EXERCISE REQUIREMENTS:
Your task is to print every entry below exactly as given.
'''
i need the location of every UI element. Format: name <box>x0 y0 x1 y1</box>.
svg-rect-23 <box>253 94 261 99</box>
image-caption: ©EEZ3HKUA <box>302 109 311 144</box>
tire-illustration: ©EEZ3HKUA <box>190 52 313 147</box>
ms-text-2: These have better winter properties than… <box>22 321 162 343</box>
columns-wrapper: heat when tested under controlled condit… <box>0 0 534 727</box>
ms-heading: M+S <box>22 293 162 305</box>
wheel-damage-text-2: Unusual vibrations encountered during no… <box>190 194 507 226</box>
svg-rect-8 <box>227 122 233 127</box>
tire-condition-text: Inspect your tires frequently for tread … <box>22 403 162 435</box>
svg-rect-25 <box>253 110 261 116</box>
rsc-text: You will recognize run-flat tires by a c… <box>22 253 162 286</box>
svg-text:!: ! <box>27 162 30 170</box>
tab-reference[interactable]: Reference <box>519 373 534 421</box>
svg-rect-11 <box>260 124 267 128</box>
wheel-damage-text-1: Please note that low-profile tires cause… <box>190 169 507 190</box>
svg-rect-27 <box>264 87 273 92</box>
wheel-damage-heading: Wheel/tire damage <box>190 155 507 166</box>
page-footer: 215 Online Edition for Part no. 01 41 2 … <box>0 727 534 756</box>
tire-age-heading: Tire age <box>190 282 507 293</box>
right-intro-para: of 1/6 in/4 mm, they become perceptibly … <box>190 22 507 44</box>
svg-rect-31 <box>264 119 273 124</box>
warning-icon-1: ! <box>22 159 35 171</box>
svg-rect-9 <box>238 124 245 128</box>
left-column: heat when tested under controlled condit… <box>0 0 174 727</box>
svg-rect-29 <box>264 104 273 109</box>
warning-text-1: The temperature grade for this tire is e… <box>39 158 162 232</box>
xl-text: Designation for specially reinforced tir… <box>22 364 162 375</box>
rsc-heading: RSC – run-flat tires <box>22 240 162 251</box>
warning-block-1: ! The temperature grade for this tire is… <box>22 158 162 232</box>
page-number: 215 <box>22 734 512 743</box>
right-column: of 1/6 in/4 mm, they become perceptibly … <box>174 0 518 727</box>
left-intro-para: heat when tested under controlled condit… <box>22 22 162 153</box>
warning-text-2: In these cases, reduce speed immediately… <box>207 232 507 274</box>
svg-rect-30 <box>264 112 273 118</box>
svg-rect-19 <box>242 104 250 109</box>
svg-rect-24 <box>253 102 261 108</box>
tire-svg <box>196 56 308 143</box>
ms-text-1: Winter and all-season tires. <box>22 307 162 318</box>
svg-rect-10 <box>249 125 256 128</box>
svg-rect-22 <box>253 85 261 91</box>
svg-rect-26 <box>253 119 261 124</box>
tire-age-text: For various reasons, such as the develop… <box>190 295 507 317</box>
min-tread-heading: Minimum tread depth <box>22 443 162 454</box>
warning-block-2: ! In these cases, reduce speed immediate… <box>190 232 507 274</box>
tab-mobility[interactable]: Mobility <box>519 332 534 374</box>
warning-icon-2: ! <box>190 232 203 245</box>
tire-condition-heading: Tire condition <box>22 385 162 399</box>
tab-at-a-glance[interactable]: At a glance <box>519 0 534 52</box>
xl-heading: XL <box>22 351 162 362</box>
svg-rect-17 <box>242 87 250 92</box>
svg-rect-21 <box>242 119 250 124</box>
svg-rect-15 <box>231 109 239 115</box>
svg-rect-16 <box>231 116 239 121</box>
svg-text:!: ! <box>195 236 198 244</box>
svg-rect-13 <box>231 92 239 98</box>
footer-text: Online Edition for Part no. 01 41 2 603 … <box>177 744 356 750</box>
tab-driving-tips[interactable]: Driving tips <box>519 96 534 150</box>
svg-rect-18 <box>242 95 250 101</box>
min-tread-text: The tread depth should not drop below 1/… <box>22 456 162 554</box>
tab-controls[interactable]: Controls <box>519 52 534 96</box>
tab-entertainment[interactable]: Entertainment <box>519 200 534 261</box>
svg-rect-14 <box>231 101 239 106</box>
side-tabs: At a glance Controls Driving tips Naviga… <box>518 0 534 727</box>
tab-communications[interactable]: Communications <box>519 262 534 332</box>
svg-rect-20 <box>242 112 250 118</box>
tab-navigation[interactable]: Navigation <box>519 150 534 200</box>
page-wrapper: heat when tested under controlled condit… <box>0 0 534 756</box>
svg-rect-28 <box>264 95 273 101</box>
'''
COMPLETED EXERCISE:
i need the location of every UI element. Format: name <box>x0 y0 x1 y1</box>.
svg-rect-23 <box>253 94 261 99</box>
image-caption: ©EEZ3HKUA <box>302 109 311 144</box>
tire-illustration: ©EEZ3HKUA <box>190 52 313 147</box>
ms-text-2: These have better winter properties than… <box>22 321 162 343</box>
columns-wrapper: heat when tested under controlled condit… <box>0 0 534 727</box>
ms-heading: M+S <box>22 293 162 305</box>
wheel-damage-text-2: Unusual vibrations encountered during no… <box>190 194 507 226</box>
svg-rect-8 <box>227 122 233 127</box>
tire-condition-text: Inspect your tires frequently for tread … <box>22 403 162 435</box>
svg-rect-25 <box>253 110 261 116</box>
rsc-text: You will recognize run-flat tires by a c… <box>22 253 162 286</box>
svg-text:!: ! <box>27 162 30 170</box>
tab-reference[interactable]: Reference <box>519 373 534 421</box>
svg-rect-11 <box>260 124 267 128</box>
wheel-damage-text-1: Please note that low-profile tires cause… <box>190 169 507 190</box>
svg-rect-27 <box>264 87 273 92</box>
wheel-damage-heading: Wheel/tire damage <box>190 155 507 166</box>
page-footer: 215 Online Edition for Part no. 01 41 2 … <box>0 727 534 756</box>
tire-age-heading: Tire age <box>190 282 507 293</box>
right-intro-para: of 1/6 in/4 mm, they become perceptibly … <box>190 22 507 44</box>
svg-rect-31 <box>264 119 273 124</box>
warning-icon-1: ! <box>22 159 35 171</box>
svg-rect-9 <box>238 124 245 128</box>
left-column: heat when tested under controlled condit… <box>0 0 174 727</box>
svg-rect-29 <box>264 104 273 109</box>
warning-text-1: The temperature grade for this tire is e… <box>39 158 162 232</box>
xl-text: Designation for specially reinforced tir… <box>22 364 162 375</box>
rsc-heading: RSC – run-flat tires <box>22 240 162 251</box>
warning-block-1: ! The temperature grade for this tire is… <box>22 158 162 232</box>
page-number: 215 <box>22 734 512 743</box>
right-column: of 1/6 in/4 mm, they become perceptibly … <box>174 0 518 727</box>
left-intro-para: heat when tested under controlled condit… <box>22 22 162 153</box>
warning-text-2: In these cases, reduce speed immediately… <box>207 232 507 274</box>
svg-rect-30 <box>264 112 273 118</box>
svg-rect-19 <box>242 104 250 109</box>
svg-rect-24 <box>253 102 261 108</box>
tire-svg <box>196 56 308 143</box>
ms-text-1: Winter and all-season tires. <box>22 307 162 318</box>
svg-rect-10 <box>249 125 256 128</box>
svg-rect-22 <box>253 85 261 91</box>
svg-rect-26 <box>253 119 261 124</box>
tire-age-text: For various reasons, such as the develop… <box>190 295 507 317</box>
min-tread-heading: Minimum tread depth <box>22 443 162 454</box>
warning-block-2: ! In these cases, reduce speed immediate… <box>190 232 507 274</box>
tab-mobility[interactable]: Mobility <box>519 332 534 374</box>
warning-icon-2: ! <box>190 232 203 245</box>
tire-condition-heading: Tire condition <box>22 385 162 399</box>
tab-at-a-glance[interactable]: At a glance <box>519 0 534 52</box>
xl-heading: XL <box>22 351 162 362</box>
svg-rect-17 <box>242 87 250 92</box>
svg-rect-21 <box>242 119 250 124</box>
svg-rect-15 <box>231 109 239 115</box>
svg-rect-16 <box>231 116 239 121</box>
svg-text:!: ! <box>195 236 198 244</box>
svg-rect-13 <box>231 92 239 98</box>
footer-text: Online Edition for Part no. 01 41 2 603 … <box>177 744 356 750</box>
tab-driving-tips[interactable]: Driving tips <box>519 96 534 150</box>
svg-rect-18 <box>242 95 250 101</box>
min-tread-text: The tread depth should not drop below 1/… <box>22 456 162 554</box>
tab-controls[interactable]: Controls <box>519 52 534 96</box>
tab-entertainment[interactable]: Entertainment <box>519 200 534 261</box>
svg-rect-14 <box>231 101 239 106</box>
side-tabs: At a glance Controls Driving tips Naviga… <box>518 0 534 727</box>
tab-communications[interactable]: Communications <box>519 262 534 332</box>
svg-rect-20 <box>242 112 250 118</box>
tab-navigation[interactable]: Navigation <box>519 150 534 200</box>
page-wrapper: heat when tested under controlled condit… <box>0 0 534 756</box>
svg-rect-28 <box>264 95 273 101</box>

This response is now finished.